How Provoke Clinical Reasoning

    Clinical reasoning is the process of gathering and thinking about patient information, analyzing the options, and evaluating alternatives. This cognitive process precedes the decision to act. Reasoning is a cyclical process that depends on results of prior experience, and is the hallmark of the experienced nurse (Simmons, 2010). 

    In one systematic review of 24 studies of educational interventions to improve nurses' clinical reasoning, there was a lack of consistency in defining successful interventions because of a general lack of study quality (Thompson & Stapley, 2011).

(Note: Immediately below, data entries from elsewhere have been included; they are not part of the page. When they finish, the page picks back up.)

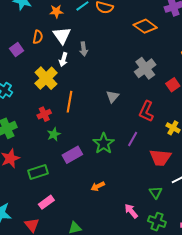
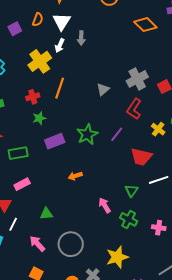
gray cross: (145, 68) -> (137, 79), moved

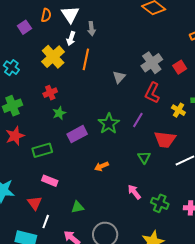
orange line: (60, 88) -> (86, 59), moved
pink rectangle: (22, 184) -> (50, 181), turned 56
green triangle: (131, 191) -> (144, 157), moved

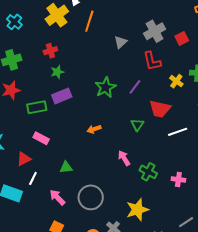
red L-shape: (152, 93) -> (152, 61), turned -45
purple rectangle: (77, 134) -> (62, 96), moved
red triangle: (35, 203) -> (24, 159), turned 35

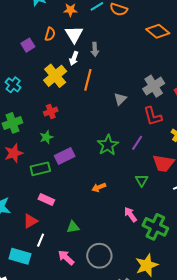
green star: (57, 72) -> (46, 137), moved
green cross: (148, 172) -> (155, 227), size x1.4

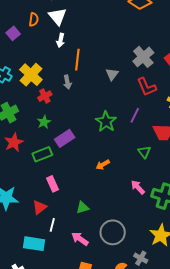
gray arrow: (95, 49) -> (67, 82), moved
yellow cross: (55, 76) -> (31, 75), moved
pink rectangle: (46, 199) -> (53, 184), turned 49

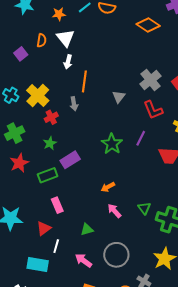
green triangle: (144, 152) -> (144, 208), moved
pink arrow: (138, 187) -> (114, 211), moved

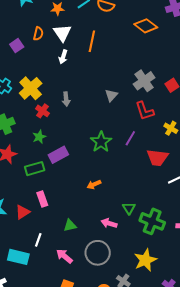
orange line: (84, 81) -> (92, 41), moved
red cross: (51, 117) -> (42, 111), turned -32
pink arrow: (114, 211) -> (109, 223), moved, turned -35
red triangle: (44, 228) -> (23, 212), moved

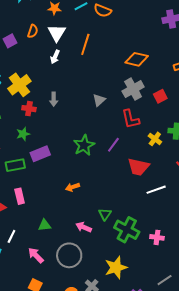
orange diamond: (146, 26) -> (137, 59), moved, turned -30
red cross: (42, 111) -> (29, 109), turned -32

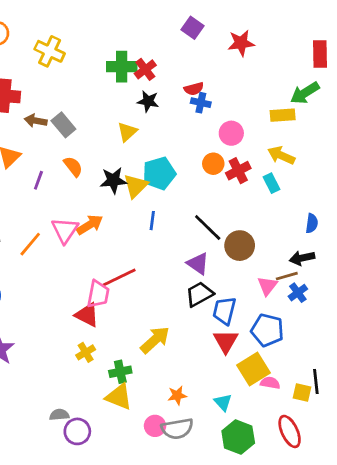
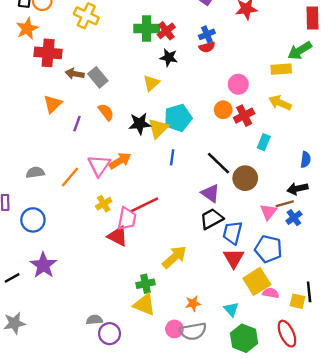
blue cross: (201, 103) -> (207, 34), moved, turned -35
cyan rectangle: (272, 183) -> (264, 142), moved, turned 49
yellow cross: (86, 352) -> (104, 204), moved

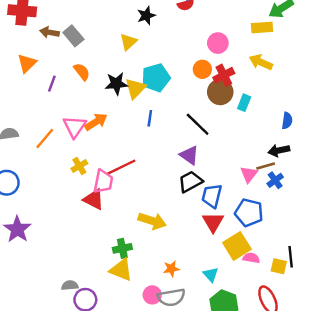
black star: (169, 58) -> (146, 16), turned -30
brown circle: (245, 178) -> (220, 92), moved
yellow arrow: (174, 257) -> (152, 221), turned 60

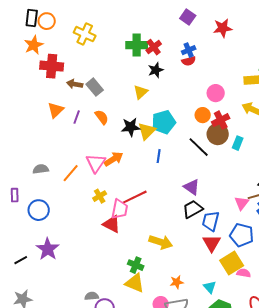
purple line: (52, 84) -> (77, 117), moved
black line: (198, 124) -> (199, 147), moved
green cross: (122, 248) -> (136, 265), turned 35

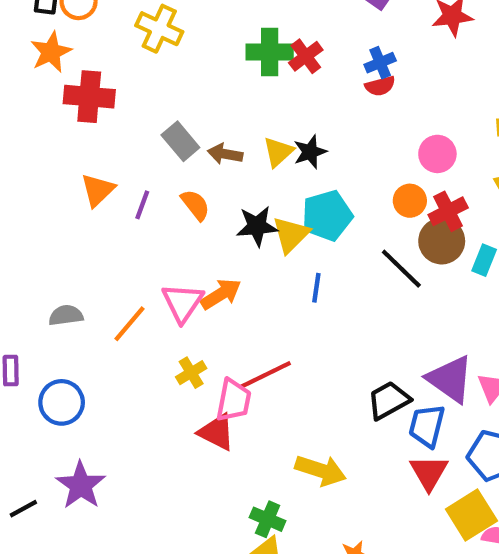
black star: (156, 70) -> (310, 152), moved
brown arrow: (75, 84) -> (225, 154), moved
purple triangle: (192, 187) -> (450, 379), moved, size x1.4

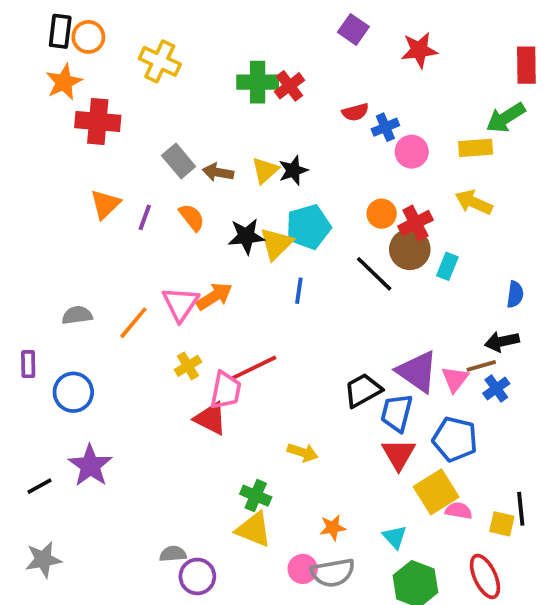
blue cross: (380, 63) -> (385, 127), moved
pink circle: (437, 154) -> (412, 152), moved
yellow arrow: (321, 470) -> (303, 452), size x0.7

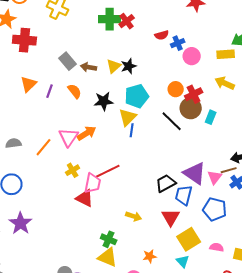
yellow triangle: (276, 244) -> (128, 117), moved
red triangle: (399, 454) -> (171, 217), moved
yellow square: (436, 492) -> (189, 239), moved

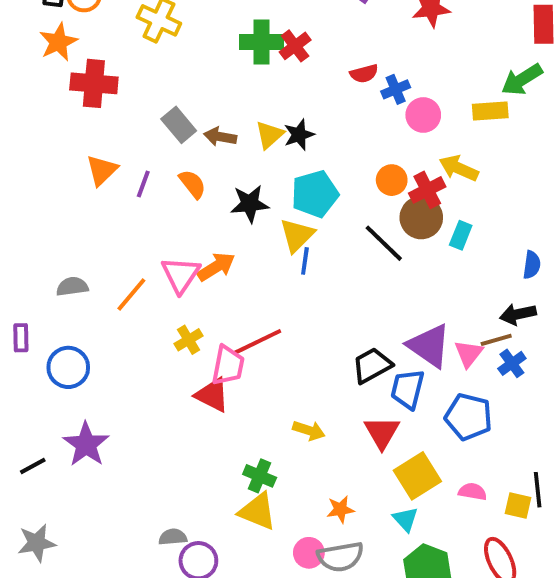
yellow arrow: (225, 83) -> (459, 168), moved

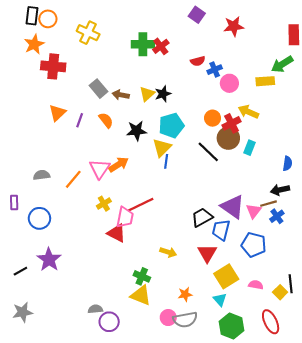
yellow square: (518, 505) -> (280, 292), turned 32

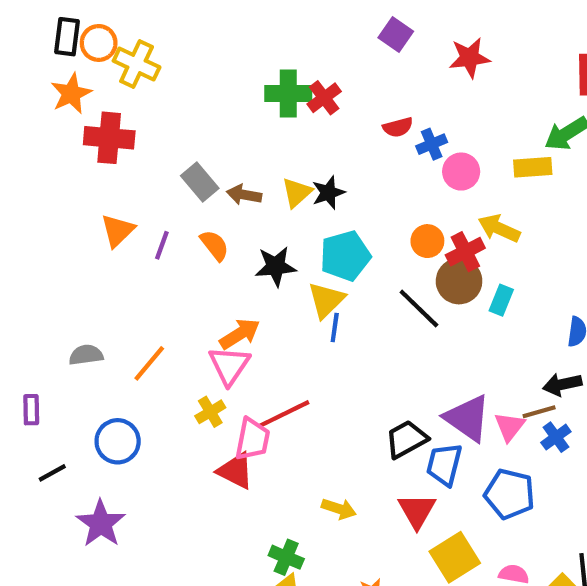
yellow cross: (88, 33) -> (137, 64), moved
pink triangle: (100, 169) -> (229, 365), moved
blue circle: (39, 218) -> (118, 441), moved
black line: (20, 271) -> (52, 473), moved

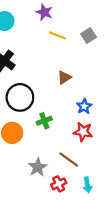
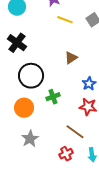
gray star: (38, 167) -> (30, 139), moved

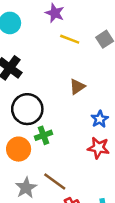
green cross: (53, 97) -> (44, 135), moved
brown line: (75, 132) -> (55, 181), moved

Strategies to Develop Cognitive Skills

    Developing cognitive skills in students requires nursing faculty to implement a variety of teaching strategies appropriate to content, setting, learner needs, learning style, and desired learner outcomes (NLN, 2005). The following are examples of teaching strategies that have been associated with fostering the development of cognitive skills and clinical decision making.

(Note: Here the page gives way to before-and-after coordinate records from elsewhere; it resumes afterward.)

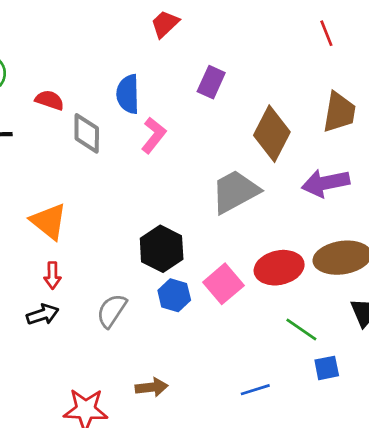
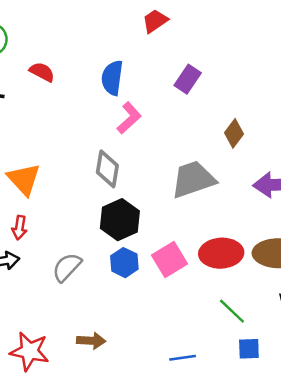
gray diamond: (87, 133) -> (107, 169), moved
brown diamond: (272, 134) -> (234, 133), size x0.6

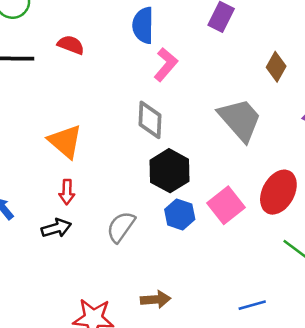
red semicircle: (42, 72) -> (71, 45), moved
gray trapezoid: (193, 179) -> (240, 120), turned 75
red ellipse: (221, 253) -> (278, 192), turned -51

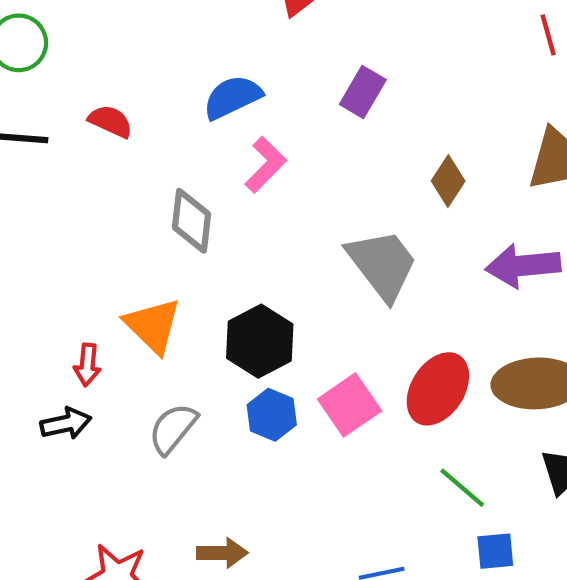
blue semicircle: (143, 25) -> (232, 97), turned 60
gray diamond: (150, 120) -> (192, 221), moved
orange triangle: (65, 141) -> (153, 325), moved

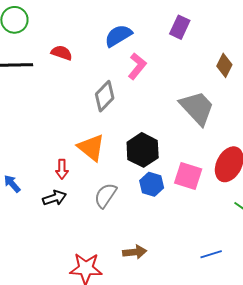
gray diamond: (192, 221) -> (105, 96), turned 44
pink square: (350, 405) -> (188, 176), turned -32

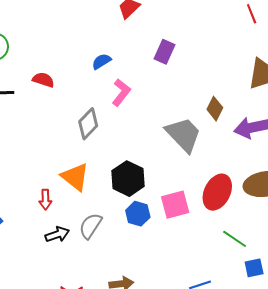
blue semicircle: (118, 36) -> (101, 61), size x0.7
brown diamond: (224, 65) -> (215, 109), moved
pink square: (188, 176) -> (175, 205), turned -32
black arrow: (54, 198) -> (57, 234), moved

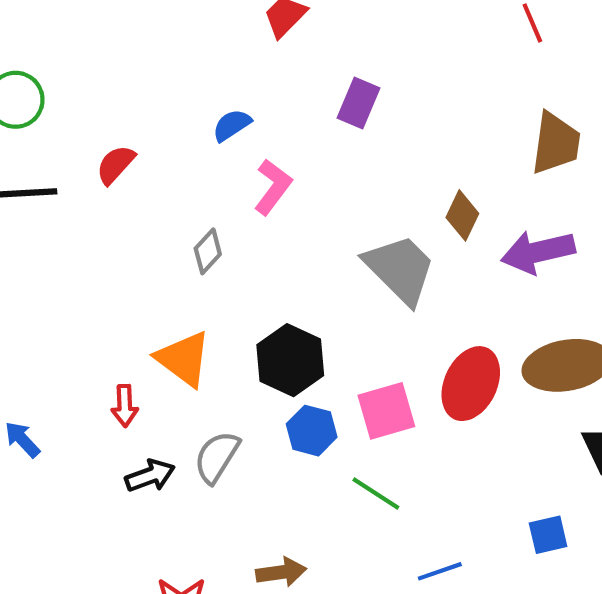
red semicircle: (43, 80) -> (116, 165), turned -65
gray diamond: (88, 124) -> (208, 251), size x0.7
green line: (235, 239) -> (376, 494), moved

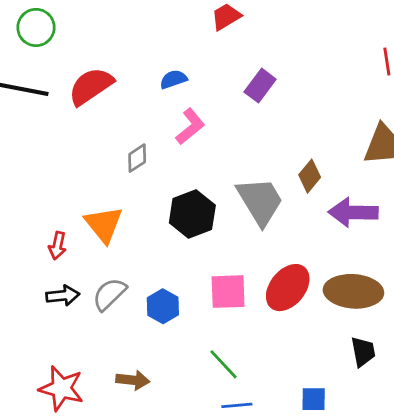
red semicircle: (116, 165) -> (91, 86), size x1.6
black hexagon: (290, 360) -> (192, 214), moved
blue hexagon: (312, 431) -> (163, 306), moved
green line: (376, 494) -> (223, 364), moved

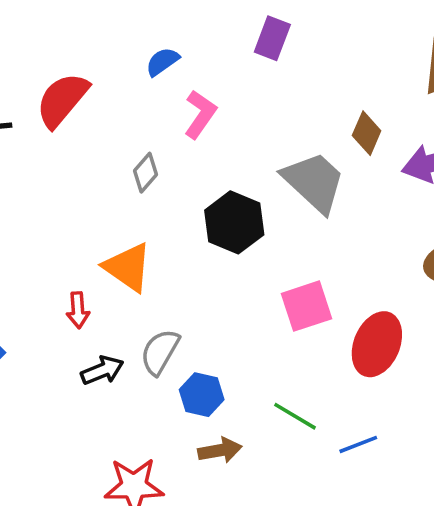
red ellipse: (288, 288) -> (377, 344), moved
blue hexagon: (163, 306) -> (202, 395), moved
green line: (223, 364) -> (295, 416), moved

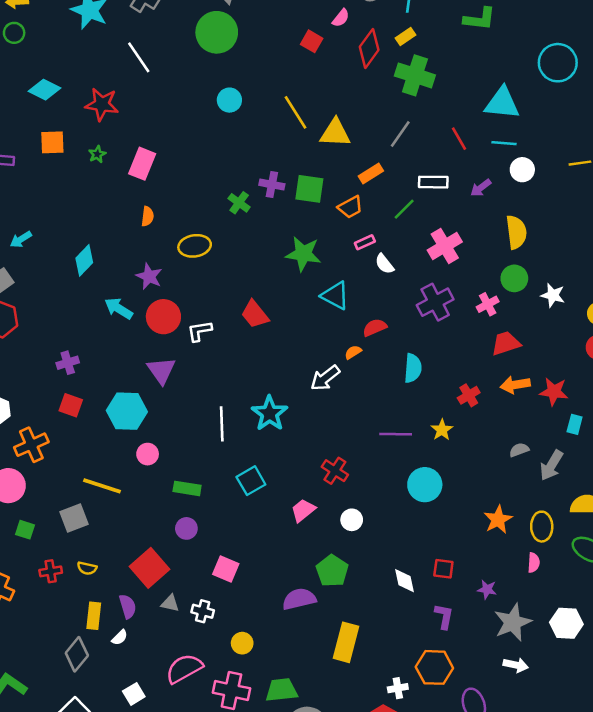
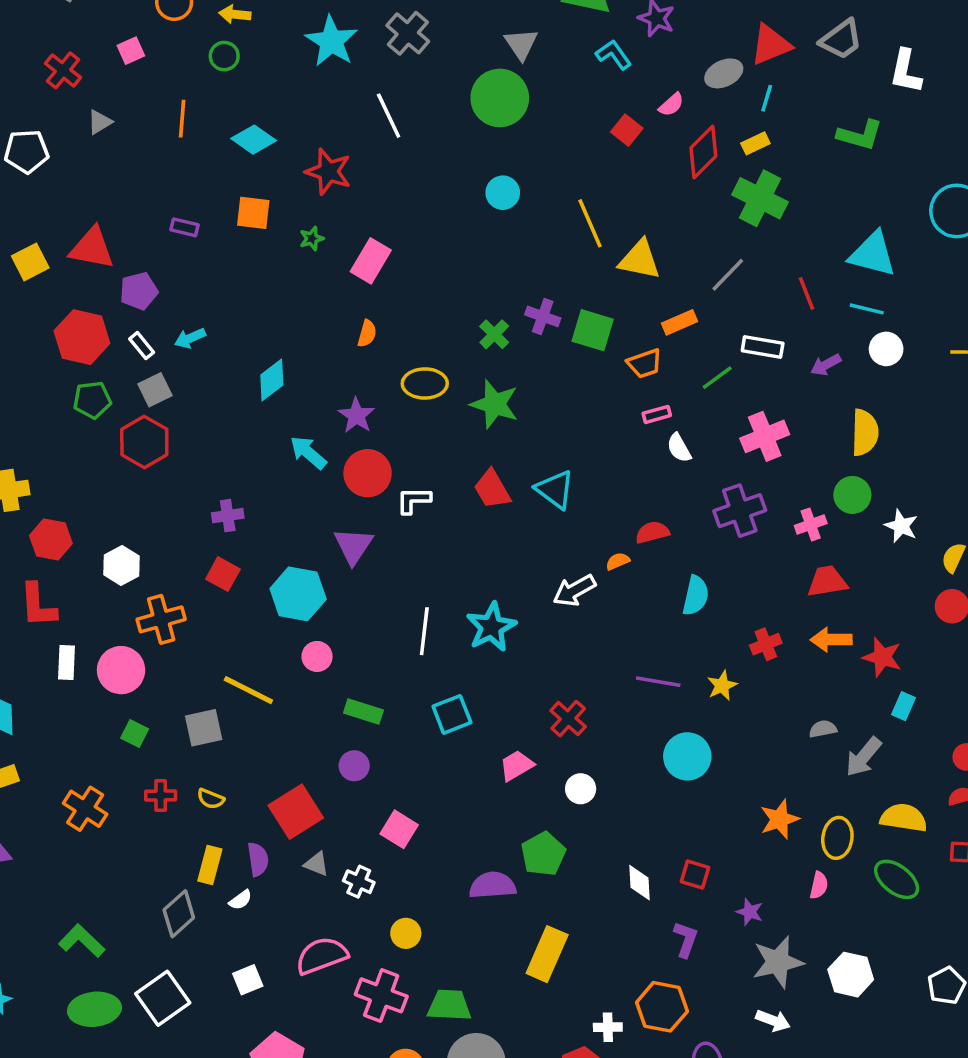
green star: (303, 254) -> (495, 404), moved
cyan triangle: (335, 296) -> (555, 489), moved

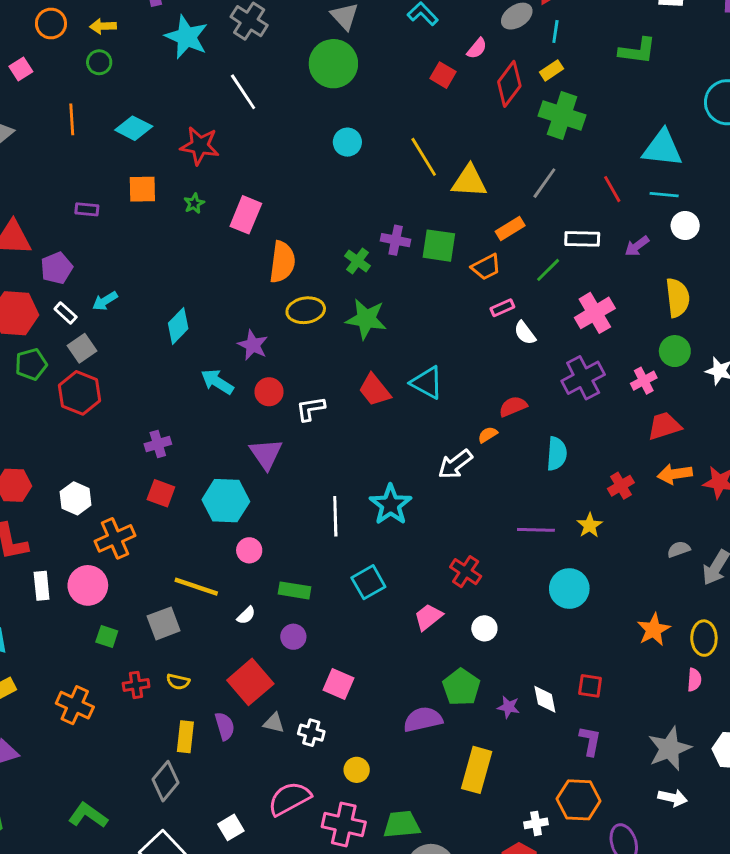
orange semicircle: (367, 333) -> (282, 262), moved, size x1.8
red circle: (368, 473) -> (269, 392), size x0.7
white semicircle: (241, 900) -> (246, 615), moved
purple star: (750, 912) -> (509, 707), moved

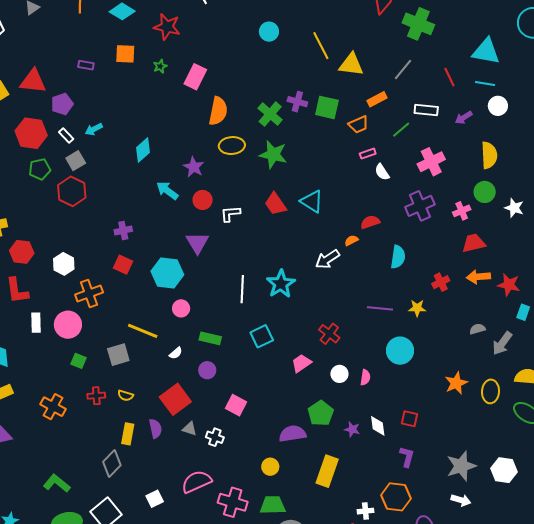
green cross: (357, 261) -> (270, 114), size x1.4
yellow star: (590, 525) -> (417, 308), turned 30
pink semicircle: (694, 680) -> (365, 377), moved
yellow circle: (357, 770) -> (270, 467), moved

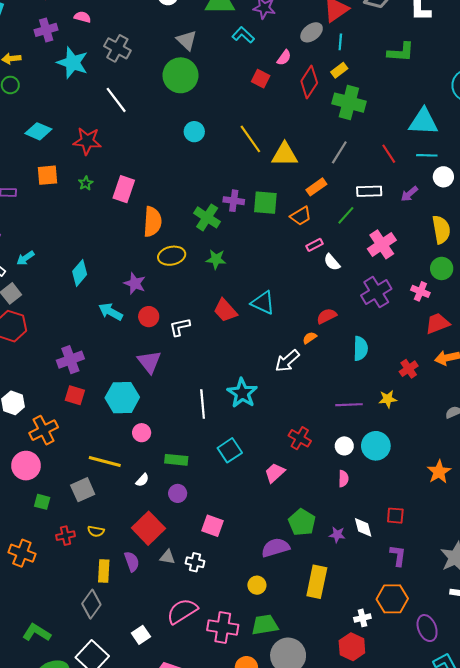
green star: (273, 155) -> (216, 259), size x0.7
pink cross: (462, 211) -> (420, 291), turned -36
purple cross: (123, 231) -> (70, 360), size x1.4
white circle: (339, 374) -> (344, 446), moved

Reflection Writing and Critical Thinking  In Nursing Students

    In the nursing literature, there is an emphasis on the use of reflection to develop and engage in critical thinking. Critical thinking is on attributes that enhance one's skill in problem solving and decision-making making (Romeo, 2010). Critical thinking is not a single way of thinking but rather a complex process. Moore (2013) identified seven concepts among the various process descriptions of critical thinking.

    These seven concepts include self-reflexivity, judgment, skepticism, simple originality, engagement with knowledge, rationality, and sensitive readings. As nursing educators seek to assess their students' knowledge and critical thinking abilities, providing opportunities for reflective learning on evidence-based practice can be an effective strategy. 

    A systematic review of literature including eight simulation studies found that simulation improved critical thinking, skills performance, and knowledge of subject matter, although evidence of improved clinical reasoning was inconclusive (Lapkin, Levett Jones, Bellchambers, & Fernandez, 2010). 

    Researchers found that providing nursing students with practice scenarios using a human patient simulator increased their critical thinking skills, and that those who were assigned more simulated scenarios demonstrated a greater increase in critical thinking (Sullivan Mann, Perron, & Fellner, 2009).

    Recently, the National Council State Board of Nursing published the first national simulation study with results suggesting that well designed simulation experiences could be substituted for up to half of traditional clinical hours with comparable end of program outcomes (Hayden, Smiley, Alexander, Kardong Edgren, & Jeffries, 2014). 

    The effective use of simulation in nursing education continues to be researched; However, early findings suggest that when faculty are prepared and resources are available to design and deliver high-quality simulation, the critical thinking skills, clinical reasoning, and knowledge of students are enhanced.